If you read some of the comments below the article, there are some semi-specifics and links about what information processing might mean with regard to the universe. Processes which release energy - fusion, the coalescing of celestial objects via gravity - can be thought of as adding information, especially when the freed radiation loses energy by traversing large distances. If long-lived particles such as protons acquire meaning through context - by linking with other particles - the same way you could build up meaning by linking Liebnizian monads (themselves as simple as can be conceived, but able to build up complexity through association) then these linkages contain information. That’s what “the universe is an information processor” might mean. Plus, points for dropping in “Liebnizian monads.”
I’m familiar with those arguments. This area is sort of my field. I don’t buy them. Information theoretic approaches are useful for some sorts of problems, not for others, and non information approaches work as well. To assert that everything can only be understood that way and that the universe is nothing other than information processing is a glib, far reaching claim based on a small data set that is probably wrong. It also immediately begs the question of how anyone could understand anything about the universe prior to the invention of information processing if that is truly all that is going on.

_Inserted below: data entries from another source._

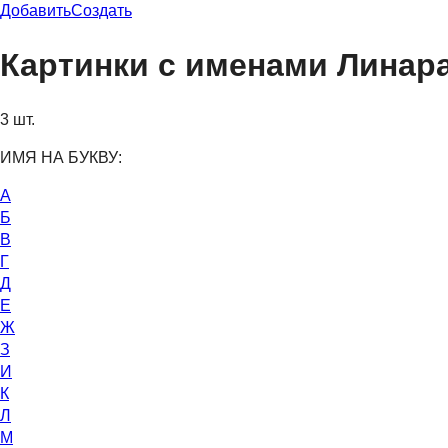
Добавить
Создать
Картинки с именами Линар
3 шт.
ИМЯ НА БУКВУ:
А
Б
В
Г
Д
Е
Ж
З
И
К
Л
М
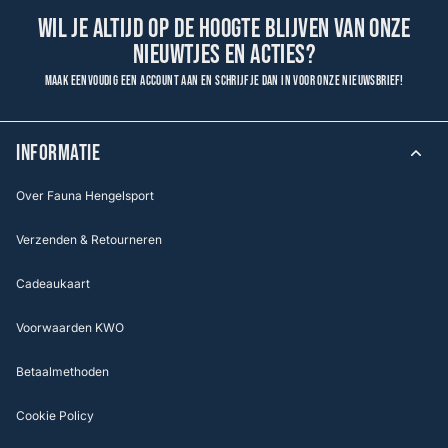
Wil je altijd op de hoogte blijven van onze
nieuwtjes en acties?
Maak eenvoudig een account aan en schrijf je dan in voor onze nieuwsbrief!
INFORMATIE
Over Fauna Hengelsport
Verzenden & Retourneren
Cadeaukaart
Voorwaarden KWO
Betaalmethoden
Cookie Policy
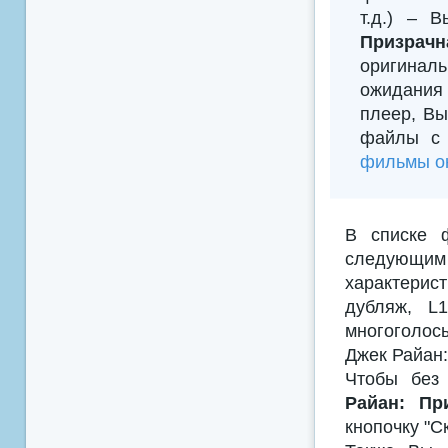
т.д.) – 
Призрач
оригиналь
ожидания 
плеер, Вы
файлы с 
фильмы он
В списке 
следующим
характерис
дубляж, L
многоголосы
Джек Райан:
Чтобы без 
Райан: Пр
кнопочку "С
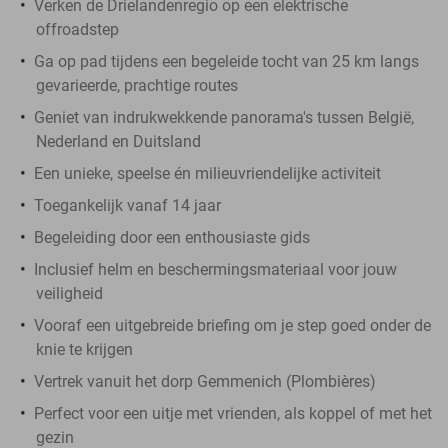
Verken de Drielandenregio op een elektrische
offroadstep
Ga op pad tijdens een begeleide tocht van 25 km langs
gevarieerde, prachtige routes
Geniet van indrukwekkende panorama's tussen België,
Nederland en Duitsland
Een unieke, speelse én milieuvriendelijke activiteit
Toegankelijk vanaf 14 jaar
Begeleiding door een enthousiaste gids
Inclusief helm en beschermingsmateriaal voor jouw
veiligheid
Vooraf een uitgebreide briefing om je step goed onder de
knie te krijgen
Vertrek vanuit het dorp Gemmenich (Plombières)
Perfect voor een uitje met vrienden, als koppel of met het
gezin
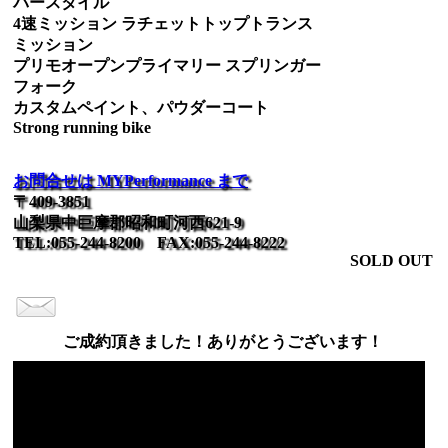
バースタイル
4速ミッション ラチェットトップトランス
ミッション
プリモオープンプライマリー スプリンガー
フォーク
カスタムペイント、パウダーコート
Strong running bike
お問合せは MYPerformance まで
〒409-3851
山梨県中巨摩郡昭和町河西621-9
TEL:055-244-8200 FAX:055-244-8222
SOLD OUT
ご成約頂きました！ありがとうございます！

Most of the physics world hooted at Wolfram for floating this notion. You can certainly make an argument. I just don’t happen to think it is a good one. It strikes me as a glorified version of Mach’s Principle, which also never really went anywhere.
Not asserting that everything can be understood only via information processing. There are lots of frameworks - QM, GR, maybe string theory eventually. Don’t know what data set you’re talking about. Gas condenses into stars, stars undergo fusion and emit radiation, much of which escapes into space and eventually loses energy to the Hubble redshift. 10^22 stars aren’t a small data set.
There are aspects of the universe which couldn’t be understood until the 20th century brought general relativity and evidence of other galaxies and their redshifts. Not unreasonable that there are aspects which are best understood from an information-processing perspective. But while theories of information could be a big deal, but they’re not everything. People could understand aspects of biology before the theory of evolution and the discovery of DNA.
Still a fan of Mach’s Principle, even if it’s never been fully mathematicized.
Don’t remember the specific criticisms of Wolfram’s arguments, but some quick Googling seems to indicate that part of the unfavorable reaction was his attempt to build the laws of physics from cellular automata (plus his Segway-like overhyping). Other universe-as-information theorizers such as Wheeler didn’t seem to experience as much hooting.